Un importante sector de la doctrina y de la jurisprudencia sostiene que la
responsabilidad de los administradores sociales es de naturaleza extracontractual, pues no se
basa en una relación contractual sino que surge de la organización de la sociedad y se halla
pautada normativamente. Por otro lado, no es excusable por anticipado la culpa en su accionar
y la solidaridad de que habla el art. 59 se impone legalmente derivando del carácter colegial de
la función de los administradores, no pudiéndose tomar en cuenta una distribución de tareas
que no estuviera autorizada por la asamblea, estatuto y registrada en el organismo estatal de
control (conf. arts. 261, 269 LGS).

Por nuestra parte sostenemos que la relación y la responsabilidad emergente es de


naturaleza contractual, en el sentido de que el administrador, como órgano, tiene la
representación de la sociedad y el poder de obligar a ésta por todos los actos que no sean
"notoriamente extraños" al objeto social (conf. art. 58, LGS), teniendo ello su origen y razón de
ser en la necesaria y esencial determinación de aquel objetivo y sus funciones en el contrato
social (art. 11, inc. 6°, LGS) y su particular aceptación del mismo al asumir el cargo.

c) Inscripción y publicación de los administradores


Dispone el art. 60 de la LGS que toda designación o cesación de administradores deberá
ser inscripta en los registros correspondientes e incorporada al legajo de la sociedad, y que será
necesaria la publicación de avisos oficiales cuando se tratare de sociedades de responsabilidad
limitada y sociedades por acciones (SA y SCA). La sociedad —a través de sus administradores—
es la única legitimada para proceder a esta inscripción.

Esta inscripción es simplemente declarativa, conforme sostienen doctrina y


jurisprudencia. No es ni integrativa, ni constitutiva de la función o del cargo, por lo cual el
administrador actuará válidamente con prescindencia de tal registro e inscripción, teniendo su
designación efecto como tal desde la decisión misma de la reunión de socios y no desde su
publicación o registro que sólo tienen función de simple conocimiento a terceros.

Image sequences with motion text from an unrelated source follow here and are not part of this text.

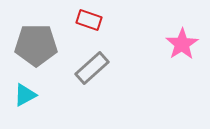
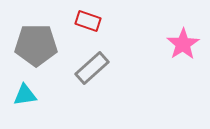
red rectangle: moved 1 px left, 1 px down
pink star: moved 1 px right
cyan triangle: rotated 20 degrees clockwise
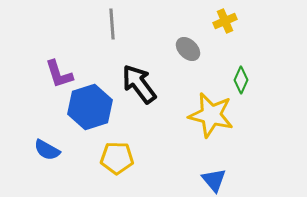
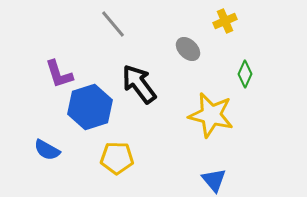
gray line: moved 1 px right; rotated 36 degrees counterclockwise
green diamond: moved 4 px right, 6 px up
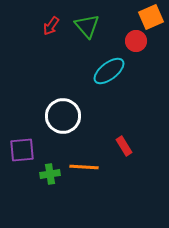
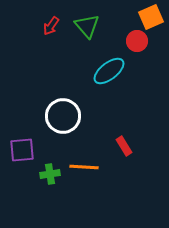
red circle: moved 1 px right
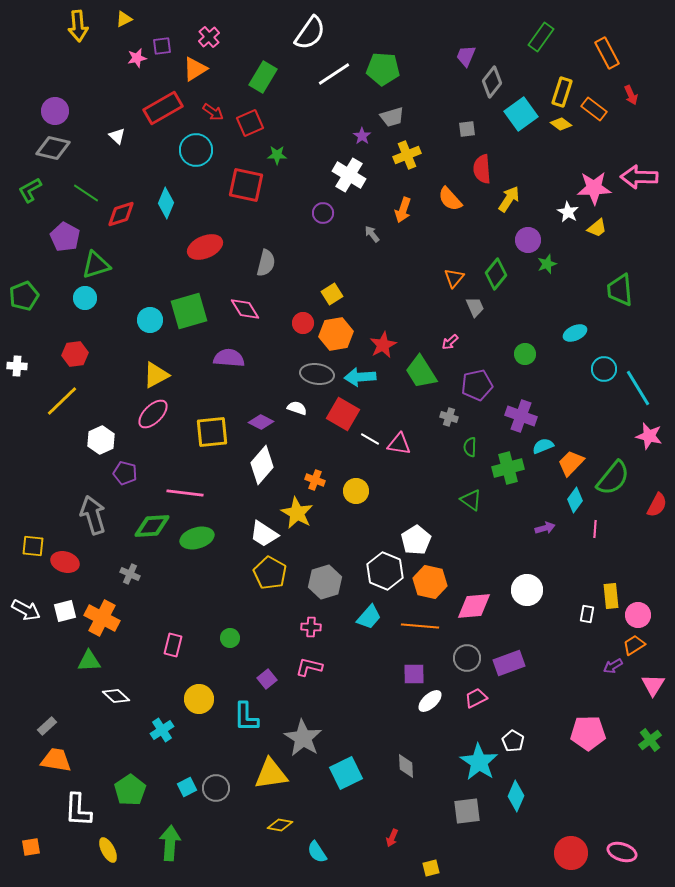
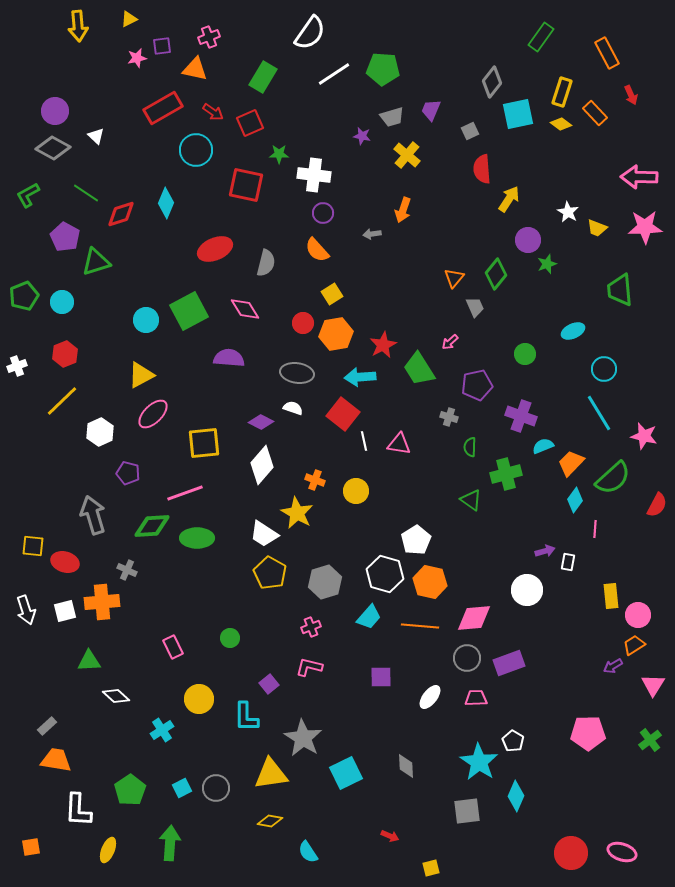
yellow triangle at (124, 19): moved 5 px right
pink cross at (209, 37): rotated 20 degrees clockwise
purple trapezoid at (466, 56): moved 35 px left, 54 px down
orange triangle at (195, 69): rotated 44 degrees clockwise
orange rectangle at (594, 109): moved 1 px right, 4 px down; rotated 10 degrees clockwise
cyan square at (521, 114): moved 3 px left; rotated 24 degrees clockwise
gray square at (467, 129): moved 3 px right, 2 px down; rotated 18 degrees counterclockwise
white triangle at (117, 136): moved 21 px left
purple star at (362, 136): rotated 24 degrees counterclockwise
gray diamond at (53, 148): rotated 16 degrees clockwise
green star at (277, 155): moved 2 px right, 1 px up
yellow cross at (407, 155): rotated 28 degrees counterclockwise
white cross at (349, 175): moved 35 px left; rotated 24 degrees counterclockwise
pink star at (594, 188): moved 51 px right, 39 px down
green L-shape at (30, 190): moved 2 px left, 5 px down
orange semicircle at (450, 199): moved 133 px left, 51 px down
yellow trapezoid at (597, 228): rotated 60 degrees clockwise
gray arrow at (372, 234): rotated 60 degrees counterclockwise
red ellipse at (205, 247): moved 10 px right, 2 px down
green triangle at (96, 265): moved 3 px up
cyan circle at (85, 298): moved 23 px left, 4 px down
green square at (189, 311): rotated 12 degrees counterclockwise
cyan circle at (150, 320): moved 4 px left
cyan ellipse at (575, 333): moved 2 px left, 2 px up
red hexagon at (75, 354): moved 10 px left; rotated 15 degrees counterclockwise
white cross at (17, 366): rotated 24 degrees counterclockwise
green trapezoid at (421, 372): moved 2 px left, 3 px up
gray ellipse at (317, 374): moved 20 px left, 1 px up
yellow triangle at (156, 375): moved 15 px left
cyan line at (638, 388): moved 39 px left, 25 px down
white semicircle at (297, 408): moved 4 px left
red square at (343, 414): rotated 8 degrees clockwise
yellow square at (212, 432): moved 8 px left, 11 px down
pink star at (649, 436): moved 5 px left
white line at (370, 439): moved 6 px left, 2 px down; rotated 48 degrees clockwise
white hexagon at (101, 440): moved 1 px left, 8 px up
green cross at (508, 468): moved 2 px left, 6 px down
purple pentagon at (125, 473): moved 3 px right
green semicircle at (613, 478): rotated 9 degrees clockwise
pink line at (185, 493): rotated 27 degrees counterclockwise
purple arrow at (545, 528): moved 23 px down
green ellipse at (197, 538): rotated 16 degrees clockwise
white hexagon at (385, 571): moved 3 px down; rotated 6 degrees counterclockwise
gray cross at (130, 574): moved 3 px left, 4 px up
pink diamond at (474, 606): moved 12 px down
white arrow at (26, 610): rotated 44 degrees clockwise
white rectangle at (587, 614): moved 19 px left, 52 px up
orange cross at (102, 618): moved 16 px up; rotated 32 degrees counterclockwise
pink cross at (311, 627): rotated 24 degrees counterclockwise
pink rectangle at (173, 645): moved 2 px down; rotated 40 degrees counterclockwise
purple square at (414, 674): moved 33 px left, 3 px down
purple square at (267, 679): moved 2 px right, 5 px down
pink trapezoid at (476, 698): rotated 25 degrees clockwise
white ellipse at (430, 701): moved 4 px up; rotated 10 degrees counterclockwise
cyan square at (187, 787): moved 5 px left, 1 px down
yellow diamond at (280, 825): moved 10 px left, 4 px up
red arrow at (392, 838): moved 2 px left, 2 px up; rotated 90 degrees counterclockwise
yellow ellipse at (108, 850): rotated 50 degrees clockwise
cyan semicircle at (317, 852): moved 9 px left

De allí que en caso de falta de inscripción de la designación o de la cesación, la misma


—si bien será inoponible a terceros (conf. art. 12, LGS sin la excepción prevista in fine)—, éstos
podrán alegar la designación o cesación contra la sociedad cualquiera fuere su tipo y los socios,
según el caso. Obviamente esto importará el riesgo asumido por la sociedad de que —con base
en la protección de los terceros de buena fe— los actos de los administradores inscriptos pero
removidos, obligarán siempre a la sociedad si los nuevos no le fueron informados al tercero
contratante, ni publicados ni inscriptos.

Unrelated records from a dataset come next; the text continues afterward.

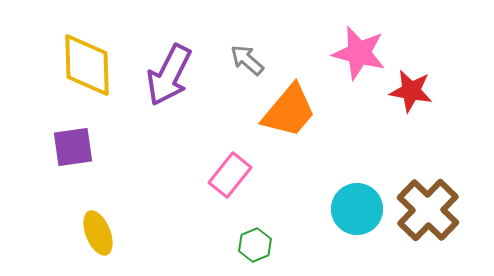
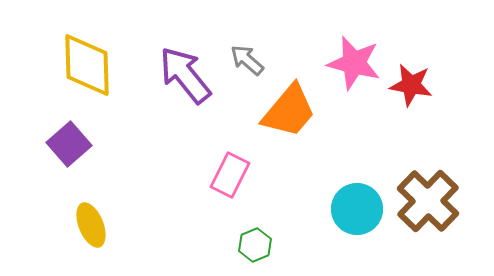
pink star: moved 5 px left, 10 px down
purple arrow: moved 16 px right; rotated 114 degrees clockwise
red star: moved 6 px up
purple square: moved 4 px left, 3 px up; rotated 33 degrees counterclockwise
pink rectangle: rotated 12 degrees counterclockwise
brown cross: moved 9 px up
yellow ellipse: moved 7 px left, 8 px up
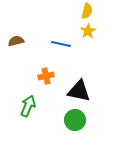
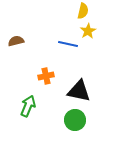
yellow semicircle: moved 4 px left
blue line: moved 7 px right
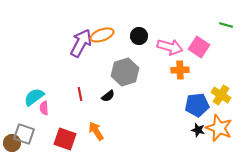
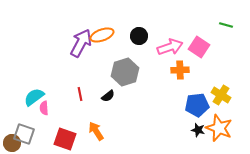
pink arrow: rotated 35 degrees counterclockwise
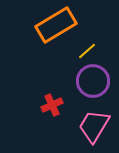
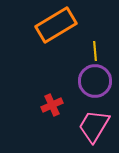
yellow line: moved 8 px right; rotated 54 degrees counterclockwise
purple circle: moved 2 px right
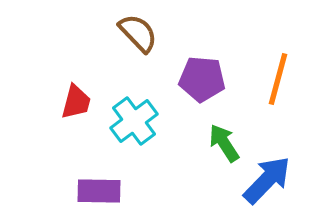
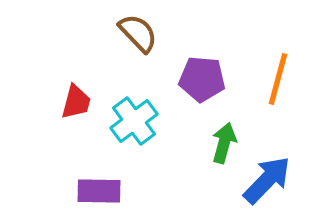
green arrow: rotated 48 degrees clockwise
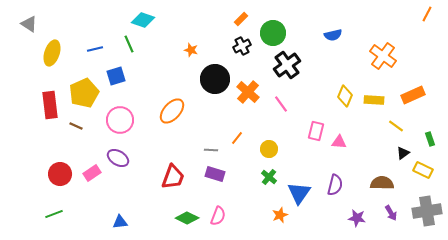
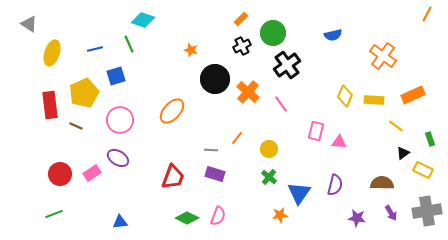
orange star at (280, 215): rotated 14 degrees clockwise
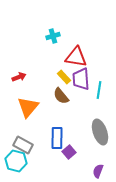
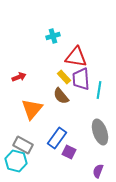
orange triangle: moved 4 px right, 2 px down
blue rectangle: rotated 35 degrees clockwise
purple square: rotated 24 degrees counterclockwise
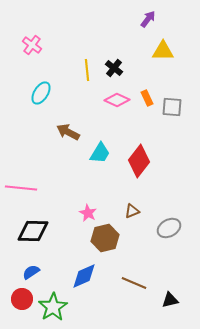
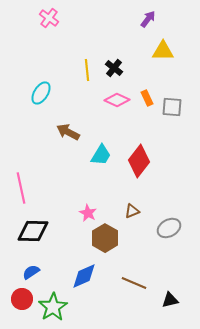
pink cross: moved 17 px right, 27 px up
cyan trapezoid: moved 1 px right, 2 px down
pink line: rotated 72 degrees clockwise
brown hexagon: rotated 16 degrees counterclockwise
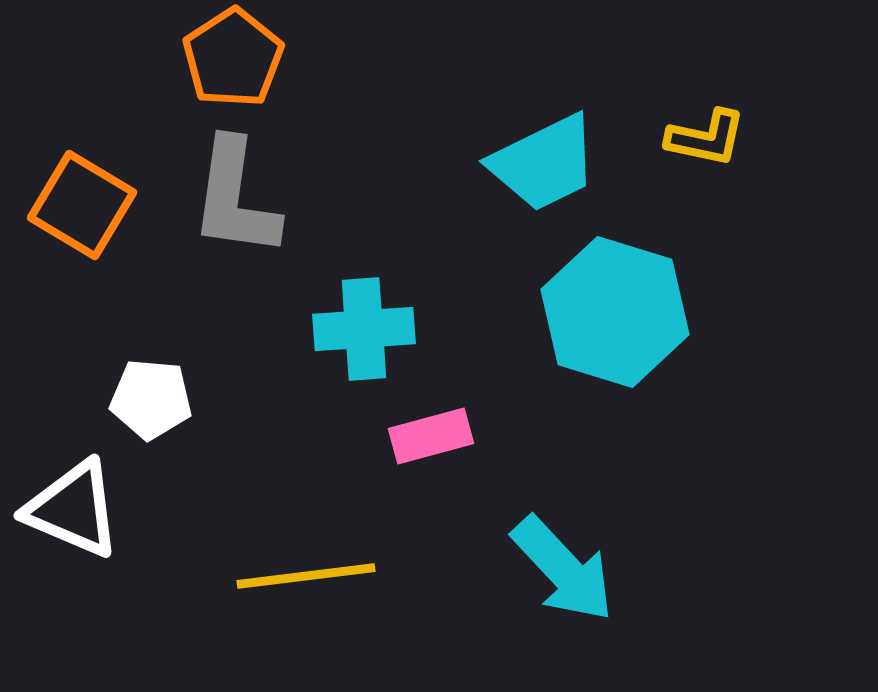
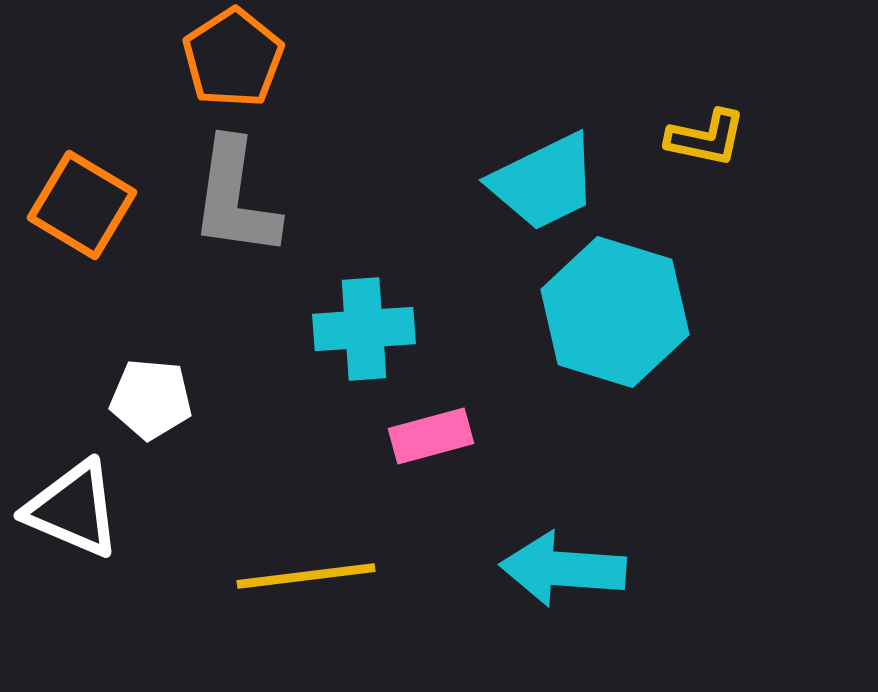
cyan trapezoid: moved 19 px down
cyan arrow: rotated 137 degrees clockwise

Sin embargo debe también resaltarse que ello no puede habilitar al tercero a que tome
ventajas procesales por la falta de inscripción del administrador social, sin que se agravie el
principio de buena fe (por ej., pedir la rebeldía ante esa presentación).

Más aún, en aras de un principio de seguridad jurídica se ha llegado a validar la actuación


y consecuentemente la asunción por la sociedad de la obligación de quien siendo administrador
suplente, había generado una apariencia de esa condición, que razonablemente pudieron llevar
a la convicción de sus legítimas facultades.